Global News September 06, 2017

  1. Bloomberg News
  2. Global News September 06, 2017

“Irma Has Florida Bracing for Atlantic’s Strongest Storm Yet.”

Hurricane Irma, the most powerful storm to form in the open Atlantic Ocean, made landfall in the Caribbean early Wednesday and barreled toward Puerto Rico on a path that may bring it ashore in Florida and destroy so much property that damages surpass Hurricane Katrina.
Irma sent cruise lines and insurance stocks plunging, with Barclays Plc estimating insured losses in a worst-case scenario at $130 billion. Natural gas slid on speculation that the storm could wipe out demand for the power-plant fuel, orange and cotton futures surged on potential crop damage, while lumber prices jumped on expected demand for reconstruction.
Irma comes less than two weeks after Hurricane Harvey smashed ashore in Texas, knocking offline almost a quarter of U.S. oil refining capacity and causing widespread damage, power outages and flooding. While models show Irma veering away from gas and oil platforms off the coast of Texas and Louisiana, sparing Houston more devastation, it threatens to wreak havoc upon the Caribbean islands and Florida.
Were Irma to hit Miami with the same force as a Category 4 storm that struck in 1926, insured losses would reach $125 billion to $130 billion, Jay Gelb, an analyst at Barclays. Uninsured losses would be on top of that. Across the Caribbean the cost of damage could easily reach $8 billion to $10 billion, Watson said.

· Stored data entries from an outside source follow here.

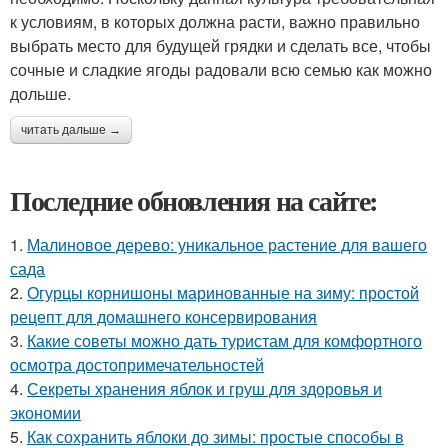
к условиям, в которых должна расти, важно правильно
выбрать место для будущей грядки и сделать все, чтобы
сочные и сладкие ягоды радовали всю семью как можно
дольше.
читать дальше →
Последние обновления на сайте:
1.
Малиновое дерево: уникальное растение для вашего
сада
2.
Огурцы корнишоны маринованные на зиму: простой
рецепт для домашнего консервирования
3.
Какие советы можно дать туристам для комфортного
осмотра достопримечательностей
4.
Секреты хранения яблок и груш для здоровья и
экономии
5.
Как сохранить яблоки до зимы: простые способы в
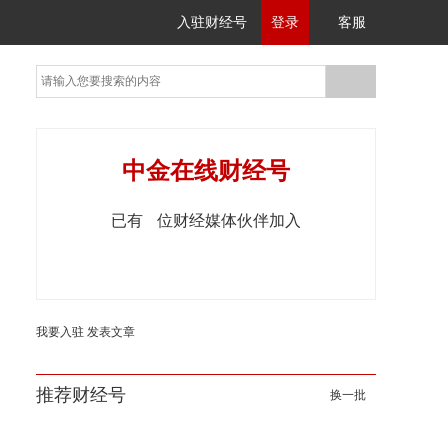
入驻财经号
登录
客服
中金在线财经号
已有
位财经媒体伙伴加入
我要入驻
发表文章
推荐财经号
换一批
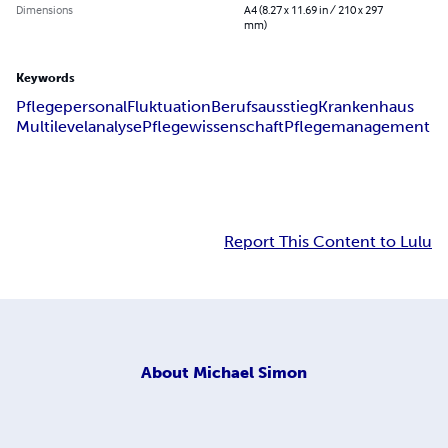
Dimensions
A4 (8.27 x 11.69 in / 210 x 297
mm)
Keywords
Pflegepersonal
Fluktuation
Berufsausstieg
Krankenhaus
Multilevelanalyse
Pflegewissenschaft
Pflegemanagement
Report This Content to Lulu
About
Michael Simon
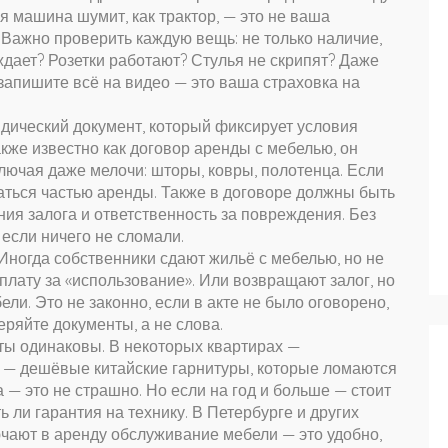
я машина шумит, как трактор, — это не ваша
. Важно проверить каждую вещь: не только наличие,
дает? Розетки работают? Стулья не скрипят? Даже
 запишите всё на видео — это ваша страховка на
дический документ, который фиксирует условия
акже известно как
договор аренды с мебелью
, он
лючая даже мелочи: шторы, ковры, полотенца. Если
итаться частью аренды. Также в договоре должны быть
ния залога и ответственность за повреждения. Без
 если ничего не сломали.
Иногда собственники сдают жильё с мебелью, но не
плату за «использование». Или возвращают залог, но
ли. Это не законно, если в акте не было оговорено,
ряйте документы, а не слова.
ты одинаковы. В некоторых квартирах —
 — дешёвые китайские гарнитуры, которые ломаются
 — это не страшно. Но если на год и больше — стоит
ть ли гарантия на технику. В Петербурге и других
ючают в аренду обслуживание мебели — это удобно,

“U.S. trade gap edges up; deficit with China at 11-month high.”

The U.S. trade deficit increased less than expected in July as both exports and imports fell, suggesting that trade could contribute to economic growth in the third quarter. The Commerce Department said on Wednesday the trade gap rose 0.3 percent to $43.7 billion. June’s trade deficit was revised down slightly to $43.5 billion from the previously reported $43.6 billion.
Economists polled by Reuters had forecast the trade shortfall widening to $44.6 billion in July. When adjusted for inflation, the trade deficit increased to $61.6 billion from $60.8 billion in June. The so-called real goods deficit in July was below the second-quarter average of $62.4 billion.
Exports of goods and services fell 0.3 percent to $194.4 billion in July. Exports of motor vehicles and parts fell by $0.6 billion, but exports of capital goods rose by $0.9 billion. Exports to China increased 3.5 percent, while those to the European Union tumbled 9.8 percent.
Imports of goods and services slipped 0.2 percent to $238.1 billion in July. Imports of motor vehicles and parts fell by $0.8 billion and crude oil shipments declined by $1.0 billion. Imports of goods from China increased 3.1 percent. The U.S.-China trade deficit increased 3.0 percent to $33.6 billion in July, the highest level since August 2016.

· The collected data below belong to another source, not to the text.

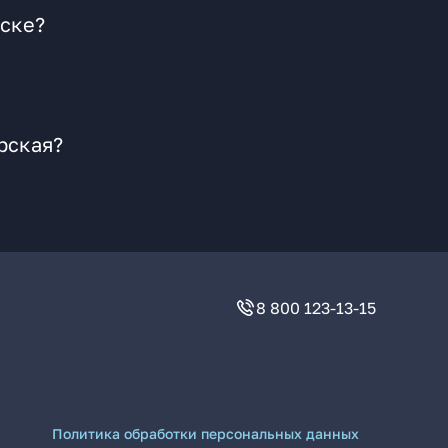
нске?
рская?
8 800 123-13-15
Политика обработки персональных данных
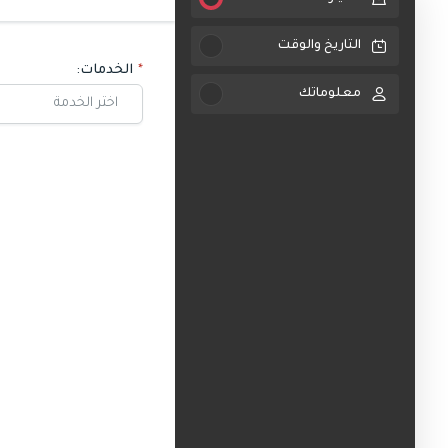
التاريخ والوقت
الخدمات:
معلوماتك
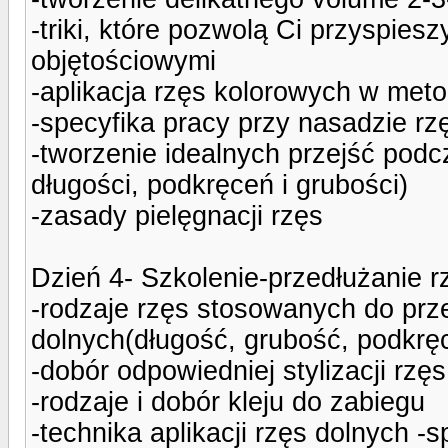
-triki, które pozwolą Ci przyspies
objętościowymi
-aplikacja rzęs kolorowych w met
-specyfika pracy przy nasadzie rz
-tworzenie idealnych przejść podcz
długości, podkręceń i grubości)
-zasady pielęgnacji rzęs
Dzień 4- Szkolenie-przedłużanie r
-rodzaje rzęs stosowanych do przed
dolnych(długość, grubość, podkrę
-dobór odpowiedniej stylizacji rz
-rodzaje i dobór kleju do zabiegu
-technika aplikacji rzęs dolnych -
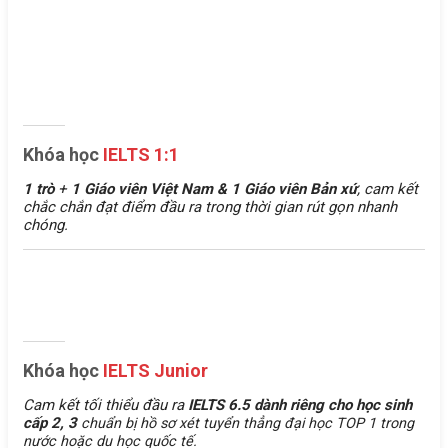
Khóa học
IELTS 1:1
1 trò
+
1 Giáo viên Việt Nam &
1 Giáo viên Bản xứ
, cam kết
chắc chắn đạt điểm đầu ra trong thời gian rút gọn nhanh
chóng.
Khóa học
IELTS Junior
Cam kết tối thiểu đầu ra
IELTS 6.5 dành riêng cho học sinh
cấp 2, 3
chuẩn bị hồ sơ xét tuyển thẳng đại học TOP 1 trong
nước hoặc du học quốc tế.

“U.S. Service-Industries Rebound Underpins Third-Quarter Growth.”

The expansion in service industries in August indicates the biggest part of the U.S. economy regained its footing after a soft month, a survey from the Institute for Supply Management showed Wednesday.
During August, the ISM Non-Manufacturing Index rose to 55.3 (est. 55.6) from 11-month low of 53.9 in July; readings above 50 indicate growth. Measure of new orders advanced to 57.1 from 55.1 and employment gauge climbed to 56.2 from 53.6
While the main gauge was slightly below its average for this year, the results show the abrupt slowdown in July was temporary, and underscore sustained demand for services that account for about 90 percent of the economy and span industries such as utilities, retailing, health care, and construction.
The outlook remains one of modest but steady economic growth backed by a resilient job market, healthier household finances and low borrowing costs.
The services data from Tempe, Arizona-based ISM also are consistent with a pickup at factories. The group’s manufacturing index, released last week, surged to the highest level since 2011.


“New York to file lawsuit protecting DACA beneficiaries.”

U.S. President Donald Trump’s decision to end protections and benefits for children brought into the United States illegally faces a legal challenge from New York and other states.
New York Attorney General Eric T. Schneiderman will announce a multistate lawsuit to protect beneficiaries of the Deferred Action for Childhood Arrivals program at a news conference on Wednesday, his office said in a statement.
Trump’s decision on Tuesday to end the five-year-old program instituted by former President Barack Obama plunged the “Dreamers” into uncertainty and drew criticism from business and religious leaders, mayors, governors, Democratic lawmakers, unions and civil liberties advocates.
The Republican president delayed the end of the program until March 5 and gave a gridlocked Congress six months to decide the fate of almost 800,000 young people.
Schneiderman and New York Governor Andrew Cuomo on Monday promised to challenge any decision by Trump to end DACA. Cuomo said the move would affect roughly 42,000 New Yorkers, upending their lives and ripping families apart.